• _Exercise objective_:
Give every line of the material back exactly, images removed.

##### Data extracts #####

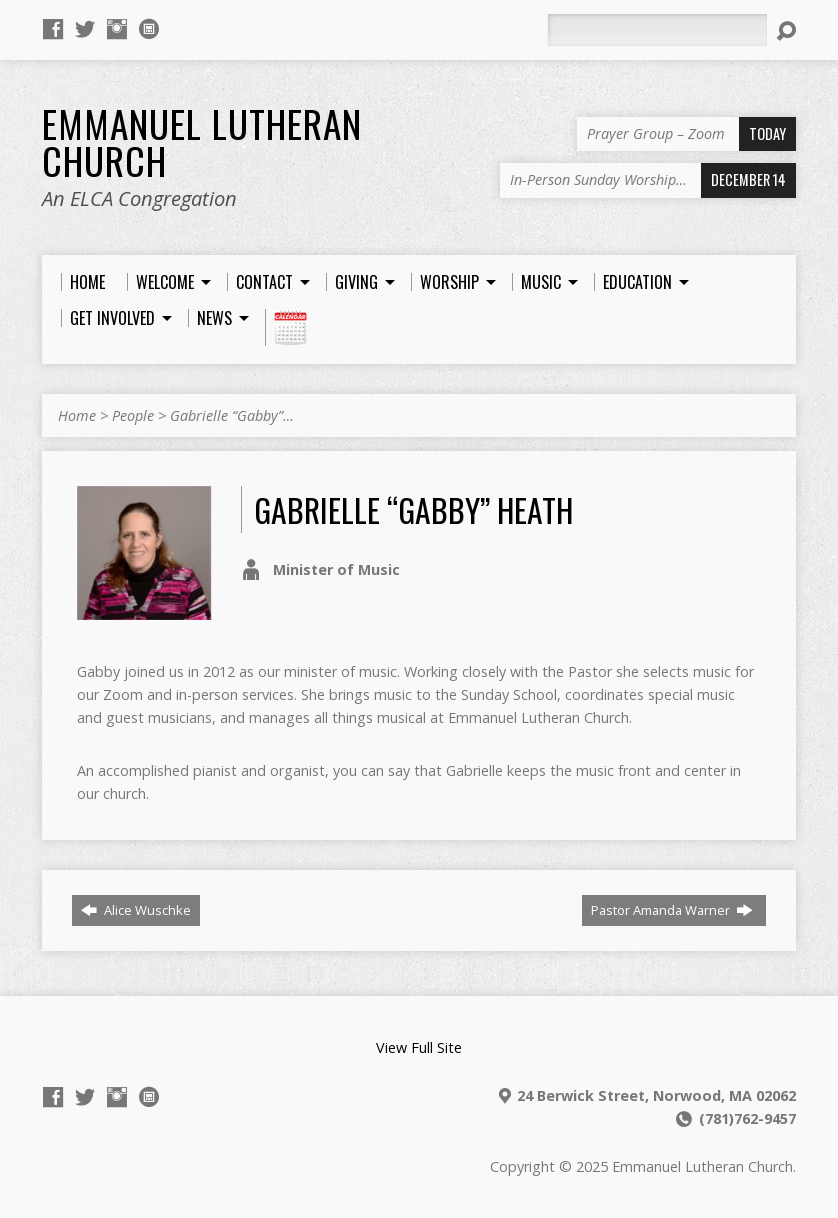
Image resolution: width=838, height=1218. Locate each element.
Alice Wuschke (136, 910)
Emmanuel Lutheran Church (202, 141)
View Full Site (419, 1047)
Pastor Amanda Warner (672, 910)
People (133, 415)
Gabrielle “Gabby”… (232, 415)
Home (77, 415)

#####

• _Result_:
Image resolution: width=838, height=1218. Locate each element.
Alice Wuschke (136, 910)
Emmanuel Lutheran Church (202, 141)
View Full Site (419, 1047)
Pastor Amanda Warner (672, 910)
People (133, 415)
Gabrielle “Gabby”… (232, 415)
Home (77, 415)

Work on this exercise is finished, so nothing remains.